● EXERCISE REQUIREMENTS
All of the data needs to come back exactly as written.

RECORDS SHOWN section start

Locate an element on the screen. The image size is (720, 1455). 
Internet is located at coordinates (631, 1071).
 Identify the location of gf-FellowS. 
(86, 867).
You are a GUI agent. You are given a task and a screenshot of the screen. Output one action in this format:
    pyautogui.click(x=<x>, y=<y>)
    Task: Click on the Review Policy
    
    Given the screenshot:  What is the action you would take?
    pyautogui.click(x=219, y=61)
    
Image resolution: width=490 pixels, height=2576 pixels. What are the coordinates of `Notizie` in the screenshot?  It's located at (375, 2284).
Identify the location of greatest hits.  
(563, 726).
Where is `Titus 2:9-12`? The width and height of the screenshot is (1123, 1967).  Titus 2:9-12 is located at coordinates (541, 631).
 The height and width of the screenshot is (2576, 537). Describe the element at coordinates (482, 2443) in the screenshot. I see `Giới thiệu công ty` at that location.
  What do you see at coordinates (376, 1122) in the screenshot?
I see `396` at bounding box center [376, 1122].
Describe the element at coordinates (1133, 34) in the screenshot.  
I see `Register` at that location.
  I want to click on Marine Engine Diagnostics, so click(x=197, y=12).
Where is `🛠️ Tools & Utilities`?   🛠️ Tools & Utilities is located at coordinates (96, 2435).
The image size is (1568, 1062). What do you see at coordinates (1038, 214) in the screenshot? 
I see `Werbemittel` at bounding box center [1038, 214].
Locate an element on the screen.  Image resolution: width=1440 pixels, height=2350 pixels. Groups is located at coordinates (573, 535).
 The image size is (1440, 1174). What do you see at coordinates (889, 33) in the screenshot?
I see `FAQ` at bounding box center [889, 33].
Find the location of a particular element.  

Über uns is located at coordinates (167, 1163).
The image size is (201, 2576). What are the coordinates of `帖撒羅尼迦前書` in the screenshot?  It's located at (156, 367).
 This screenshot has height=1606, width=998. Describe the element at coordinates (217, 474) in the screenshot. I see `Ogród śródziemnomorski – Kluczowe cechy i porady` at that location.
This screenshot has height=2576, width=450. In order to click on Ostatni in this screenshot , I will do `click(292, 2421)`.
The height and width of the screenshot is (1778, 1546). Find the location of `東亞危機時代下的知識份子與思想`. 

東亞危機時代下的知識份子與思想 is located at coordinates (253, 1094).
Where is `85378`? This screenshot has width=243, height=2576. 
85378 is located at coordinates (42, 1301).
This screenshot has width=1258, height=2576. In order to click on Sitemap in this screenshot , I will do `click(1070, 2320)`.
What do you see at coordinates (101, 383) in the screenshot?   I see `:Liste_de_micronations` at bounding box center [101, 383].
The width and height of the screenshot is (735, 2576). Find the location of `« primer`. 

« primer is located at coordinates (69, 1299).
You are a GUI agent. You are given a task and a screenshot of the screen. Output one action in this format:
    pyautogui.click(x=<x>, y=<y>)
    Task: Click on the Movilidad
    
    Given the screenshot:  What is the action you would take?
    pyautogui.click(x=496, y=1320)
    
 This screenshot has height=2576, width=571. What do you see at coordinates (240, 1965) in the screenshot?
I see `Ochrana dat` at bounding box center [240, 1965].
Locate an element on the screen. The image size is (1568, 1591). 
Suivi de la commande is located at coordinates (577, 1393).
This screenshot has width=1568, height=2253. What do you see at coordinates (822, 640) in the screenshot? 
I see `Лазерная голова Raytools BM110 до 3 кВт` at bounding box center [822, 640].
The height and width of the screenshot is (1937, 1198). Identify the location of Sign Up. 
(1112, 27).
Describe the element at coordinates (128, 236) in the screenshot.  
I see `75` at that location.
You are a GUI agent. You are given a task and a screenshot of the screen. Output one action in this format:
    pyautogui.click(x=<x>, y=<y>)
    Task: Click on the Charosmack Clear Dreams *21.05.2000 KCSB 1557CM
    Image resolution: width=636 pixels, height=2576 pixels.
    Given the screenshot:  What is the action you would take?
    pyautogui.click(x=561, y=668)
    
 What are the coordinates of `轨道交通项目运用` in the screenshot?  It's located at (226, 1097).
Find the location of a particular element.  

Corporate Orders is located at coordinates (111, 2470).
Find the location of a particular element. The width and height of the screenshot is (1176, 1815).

RECORDS SHOWN section end

● RESPONSE TO THE TASK
Locate an element on the screen. The image size is (720, 1455). 
Internet is located at coordinates (631, 1071).
 Identify the location of gf-FellowS. 
(86, 867).
You are a GUI agent. You are given a task and a screenshot of the screen. Output one action in this format:
    pyautogui.click(x=<x>, y=<y>)
    Task: Click on the Review Policy
    
    Given the screenshot:  What is the action you would take?
    pyautogui.click(x=219, y=61)
    
Image resolution: width=490 pixels, height=2576 pixels. What are the coordinates of `Notizie` in the screenshot?  It's located at (375, 2284).
Identify the location of greatest hits.  
(563, 726).
Where is `Titus 2:9-12`? The width and height of the screenshot is (1123, 1967).  Titus 2:9-12 is located at coordinates (541, 631).
 The height and width of the screenshot is (2576, 537). Describe the element at coordinates (482, 2443) in the screenshot. I see `Giới thiệu công ty` at that location.
  What do you see at coordinates (376, 1122) in the screenshot?
I see `396` at bounding box center [376, 1122].
Describe the element at coordinates (1133, 34) in the screenshot.  
I see `Register` at that location.
  I want to click on Marine Engine Diagnostics, so click(x=197, y=12).
Where is `🛠️ Tools & Utilities`?   🛠️ Tools & Utilities is located at coordinates (96, 2435).
The image size is (1568, 1062). What do you see at coordinates (1038, 214) in the screenshot? 
I see `Werbemittel` at bounding box center [1038, 214].
Locate an element on the screen.  Image resolution: width=1440 pixels, height=2350 pixels. Groups is located at coordinates (573, 535).
 The image size is (1440, 1174). What do you see at coordinates (889, 33) in the screenshot?
I see `FAQ` at bounding box center [889, 33].
Find the location of a particular element.  

Über uns is located at coordinates (167, 1163).
The image size is (201, 2576). What are the coordinates of `帖撒羅尼迦前書` in the screenshot?  It's located at (156, 367).
 This screenshot has height=1606, width=998. Describe the element at coordinates (217, 474) in the screenshot. I see `Ogród śródziemnomorski – Kluczowe cechy i porady` at that location.
This screenshot has height=2576, width=450. In order to click on Ostatni in this screenshot , I will do `click(292, 2421)`.
The height and width of the screenshot is (1778, 1546). Find the location of `東亞危機時代下的知識份子與思想`. 

東亞危機時代下的知識份子與思想 is located at coordinates (253, 1094).
Where is `85378`? This screenshot has width=243, height=2576. 
85378 is located at coordinates (42, 1301).
This screenshot has width=1258, height=2576. In order to click on Sitemap in this screenshot , I will do `click(1070, 2320)`.
What do you see at coordinates (101, 383) in the screenshot?   I see `:Liste_de_micronations` at bounding box center [101, 383].
The width and height of the screenshot is (735, 2576). Find the location of `« primer`. 

« primer is located at coordinates (69, 1299).
You are a GUI agent. You are given a task and a screenshot of the screen. Output one action in this format:
    pyautogui.click(x=<x>, y=<y>)
    Task: Click on the Movilidad
    
    Given the screenshot:  What is the action you would take?
    pyautogui.click(x=496, y=1320)
    
 This screenshot has height=2576, width=571. What do you see at coordinates (240, 1965) in the screenshot?
I see `Ochrana dat` at bounding box center [240, 1965].
Locate an element on the screen. The image size is (1568, 1591). 
Suivi de la commande is located at coordinates (577, 1393).
This screenshot has width=1568, height=2253. What do you see at coordinates (822, 640) in the screenshot? 
I see `Лазерная голова Raytools BM110 до 3 кВт` at bounding box center [822, 640].
The height and width of the screenshot is (1937, 1198). Identify the location of Sign Up. 
(1112, 27).
Describe the element at coordinates (128, 236) in the screenshot.  
I see `75` at that location.
You are a GUI agent. You are given a task and a screenshot of the screen. Output one action in this format:
    pyautogui.click(x=<x>, y=<y>)
    Task: Click on the Charosmack Clear Dreams *21.05.2000 KCSB 1557CM
    Image resolution: width=636 pixels, height=2576 pixels.
    Given the screenshot:  What is the action you would take?
    pyautogui.click(x=561, y=668)
    
 What are the coordinates of `轨道交通项目运用` in the screenshot?  It's located at (226, 1097).
Find the location of a particular element.  

Corporate Orders is located at coordinates (111, 2470).
Find the location of a particular element. The width and height of the screenshot is (1176, 1815).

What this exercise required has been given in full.